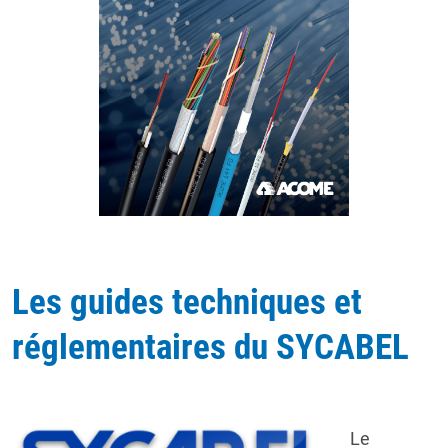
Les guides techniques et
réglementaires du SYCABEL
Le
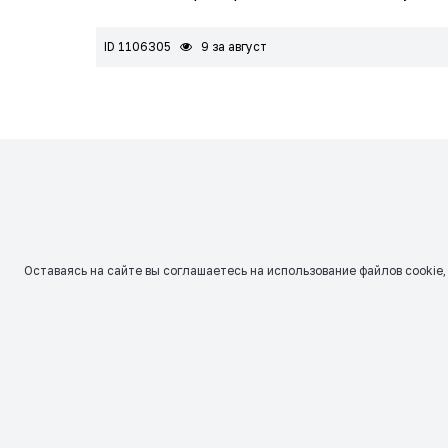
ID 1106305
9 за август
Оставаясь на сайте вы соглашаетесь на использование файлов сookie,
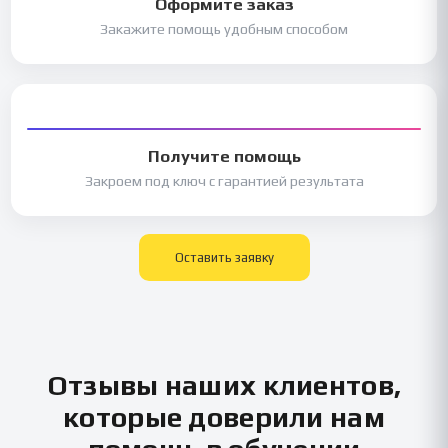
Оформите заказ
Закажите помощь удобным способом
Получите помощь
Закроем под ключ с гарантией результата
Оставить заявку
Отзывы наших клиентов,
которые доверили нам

◆ ◆ ◆

* _What to work on_
Exactly reproduce the lines of the entries above, from the one containing "Закроем под ключ с гарантией результата" to the very last, and no others.

* _Solution to this exercise_
Закроем под ключ с гарантией результата
Оставить заявку
Отзывы наших клиентов,
которые доверили нам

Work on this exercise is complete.